Favorite Wines from Clos Mogador and Cal Pla
CLOS MOGADOR [we didn’t ship any wine home as they are generally available in the US]
Priorat 2022; €85 at the winery. In US for $99 at Decantalo
Grenache (45%), Carignan (29%), Syrah (16%), Cab. Sauv (10%)
Black fruit and vanilla on the nose; “ka-boom” on the palate! Black plums and berries with a finish that goes on and on. Tightly wound and still a bit young.
Nelin 2016; €60 at the winery. In US for $75 at Saratoga Wine. 6 bottle minimum
Grenache Blanca (50%), Macabeo (50%)
An earthy white with some mint on the nose; full palate with peachy overtones and good minerality from the slate soil.
CELLER CAL PLA
Mas d’En Compte Blanc 2014; We bought 7 bottles for €30. 2015 in US for $26 at Solano Cellars
Grenache Blanca (50%), Picapoll Blanc (25%), Xarel·lo (25%)

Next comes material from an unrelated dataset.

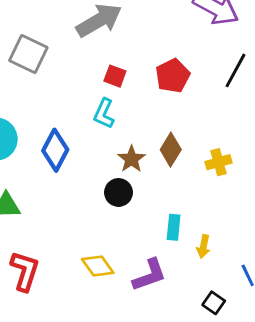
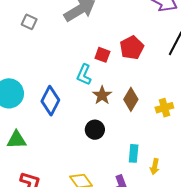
gray square: (28, 54) -> (29, 22), moved, size x0.6
red square: (115, 76) -> (102, 55), moved
brown star: (131, 159) -> (102, 95), moved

Deep gold color; rich and multi flavored, like a salty baked peach dish. Syrupy mouthfeel. The 2020 left us cold but the 2014 hit a home run. 30 y.o. vines.
Mas d’En Compte 2017; We bought 3 bottles for €20. Not available in US
Grenache (50%), Carignan (40%), Cab Sauv (10%)
Vegetal nose leads to a licorice and vanilla with black current on the palate; smooth and rich with velvet finish. 30-80 y.o. vines. 90% of grapes aged 14 months in French oak; 10% in Hungarian barrels
Planots’ Vinyes Velles 2015; We bought 2 bottles for €50; 2007 in US for $99 at Luekens
Grenache (50%), Carignan (50%)
Beautiful structure and finesse; cherry compote on steroids! 115 y.o vines
Next Up: Priorat Wine Tasting, Part 2: En Numeros Vermells and Bodegas Mas Alta

Sounds like a beautiful part of the world and love the history of the wine making
It is a beautiful part of Spain that deserves more attention. Thanks for reading, Mark!